In an interview with LM, TIA President and CEO Bob Voltmann said that with TIA as a member of the International Federation of Freight Forwarder Associations (FIATA), an international organization of associations representing 3PLs, TIA had conversations with CIFA at the 2011 FIATA World Congress in China.
“We met with CIFA and had a little summit, talking about issues that China is facing and issues we are facing and issues of commonality,” said Voltmann. “We then signed this letter of understanding to promote better coordination between our members. What everyone wants in business is to get a problem solved and to get paid. So what were talking about was building that trusted trade relation.”
This was a culmination of building on the fact that CIFA is the largest organization representing 3PLs in the second largest economy in the world, and TIA, the largest organization representing 3PLs in the largest economy in the world, said Voltmann.
And he added that with the integrated logistics companies in the U.S. and China working with their manufacturing customers to control shipments from door-to-door wherever those doors are is a major driver of this agreement.
“That is what we saw as an opportunity here to promote better coordination and relations between TIA and CIFA,” said Voltmann. “As a side note, a number of our members’ business is domestic transport, which represents 80 percent of our logistics spend. When we talked about this with CIFA, they said they are kind of where we were in the 1970s. Their domestic logistics system is terrible. Logistics as a percentage of GDP is approaching 20 percent, which is what ours used to be. China has very cumbersome provincial regulations as we used to with very cumbersome state regulations. And even though they have modernized it, they were very intrigued with how we go to where we are now, as logistics costs in the U.S. now represent less than ten percent of GDP.”

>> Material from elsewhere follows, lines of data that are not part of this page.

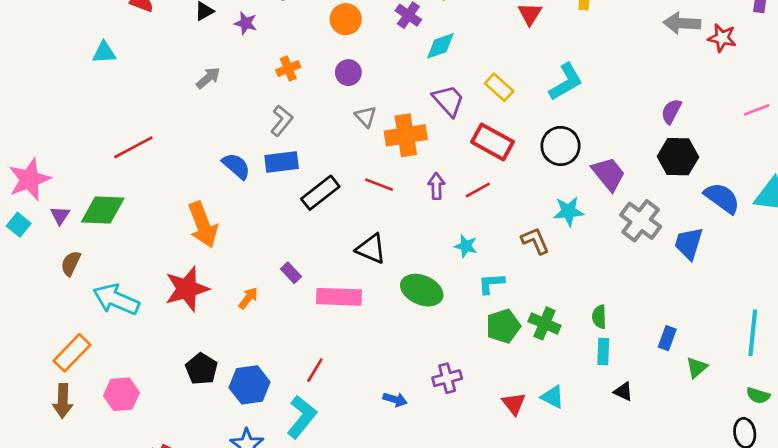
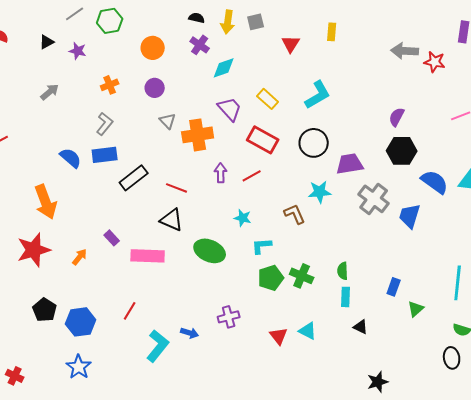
purple trapezoid: (609, 174) -> (350, 164), turned -60
red line: (379, 185) -> (177, 188), moved
cyan L-shape: (302, 417) -> (158, 346), moved

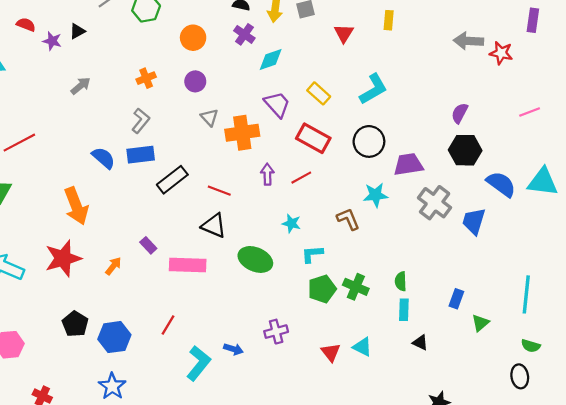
purple star: (78, 51) -> (52, 41), moved

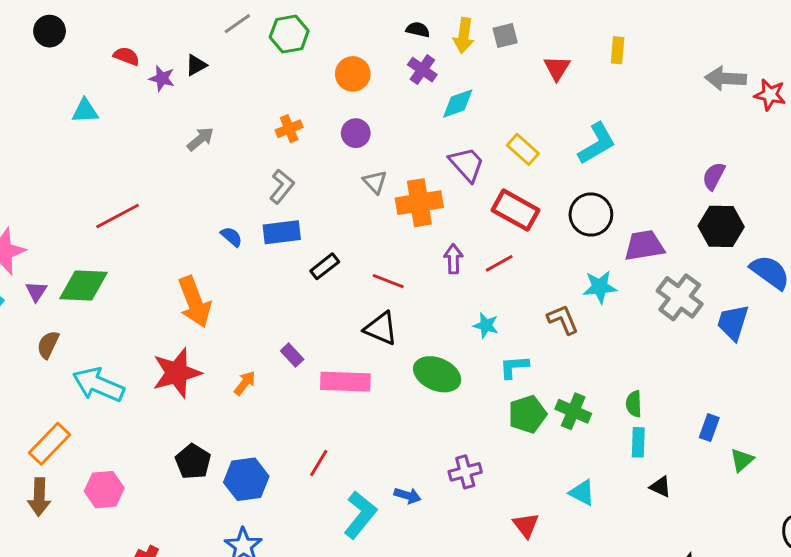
blue semicircle: (103, 158) -> (231, 237), size x0.7
black rectangle: (172, 180) -> (325, 266), size x0.7
red triangle: (331, 352) -> (526, 525), moved

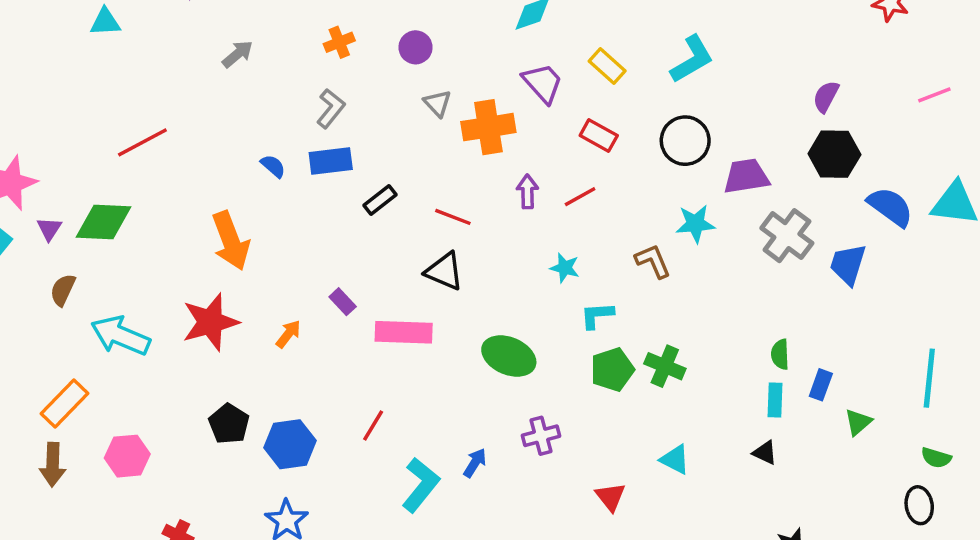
red rectangle: (515, 210) -> (599, 136), size x0.7
green ellipse: (437, 374) -> (509, 356), moved
green semicircle: (634, 404) -> (780, 354), moved
cyan rectangle: (638, 442) -> (775, 400), moved
blue arrow: (407, 496) -> (475, 463), turned -75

This sets the table for lots of future discussions, explained Voltmann.
And during the 2011 FIATA World Congress Voltmann said that TIA met with the U.S. Embassy staff in Beijing and the U.S. Consulate staff in Shanghai and the Shanghai Forwarders Association, the latter of which is part of CIFA although it has a different focus and TIA will work with in the future.
TIA and CIFA will work together at the 2012 FIATA World Congress in October in Los Angeles to encourage active participation of member companies as part of the Cooperation Agreement.